Nadie sabe de gatos persas no es simplemente una película cuyo propósito es denunciar la opresión de los latidos que padece Irán, país que conserva todavía un copioso legado cultural, todavía vivo a día de hoy. No, también es una metapelícula cuyo formato y narración se funde con el género del documental y las partituras de la música. En ella, además, avistamos junto con la denuncia social ya conocida por otros autores iraníes como Jafar Panahi -con su célebre obra Offside que trata, mediante el género de la tragicomedia, la condición de la mujer en Irán- también algunos rasgos propios -me atrevería a decir- de maestros iraníes como Abbas Kiarostami (de hecho, Bahman fue actor bajo su dirección en el viento nos llevará) al tratar, de manera muy somera y sin llegar en ningún momento a su altura, la condición humana que se aferra en sueños musicales y se lee con tintes kafkianos. Sueños que, al fin y al cabo, urgen y presagian revoluciones, pentagramas que se sincronizan con las ilusiones capaces de espantar las lágrimas de la desesperación.
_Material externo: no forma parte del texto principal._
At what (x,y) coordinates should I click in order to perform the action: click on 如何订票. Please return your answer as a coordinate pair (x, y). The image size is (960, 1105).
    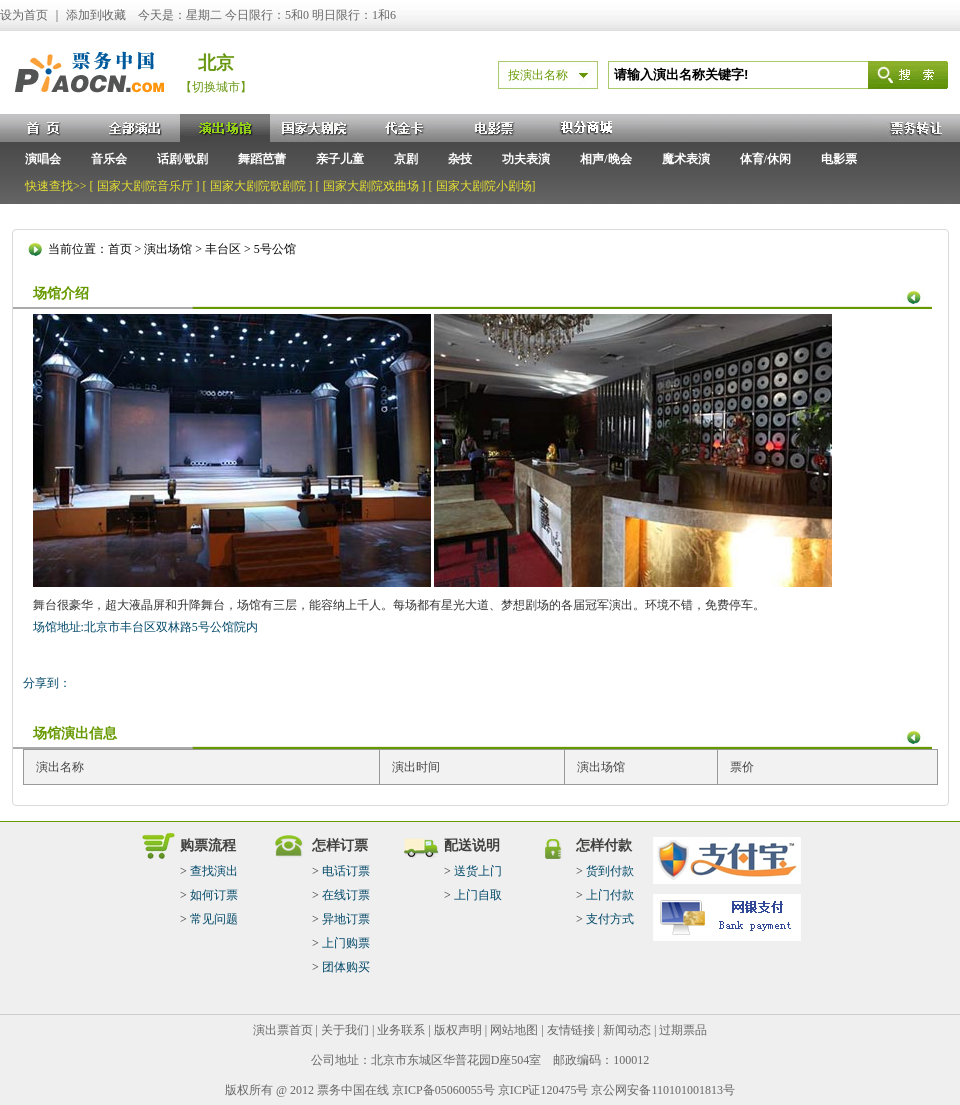     Looking at the image, I should click on (214, 895).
Ya ven, al menos ya sé algo de los gatos persas.







Título: Nadie sabe de gatos persas
Año: 2009
País: Irán
Dirección: Bahman Ghobani
Guión: Bahman Ghobadi, Hossein Mortezaeiyan, Roxana Saberi
Música: Varios
Fotografía: Turaj Mansuri
Reparto: Negar (Negar Shaghaghi), Ashkan (Ashkan Koshanejad), Nader (Hamed Behdad).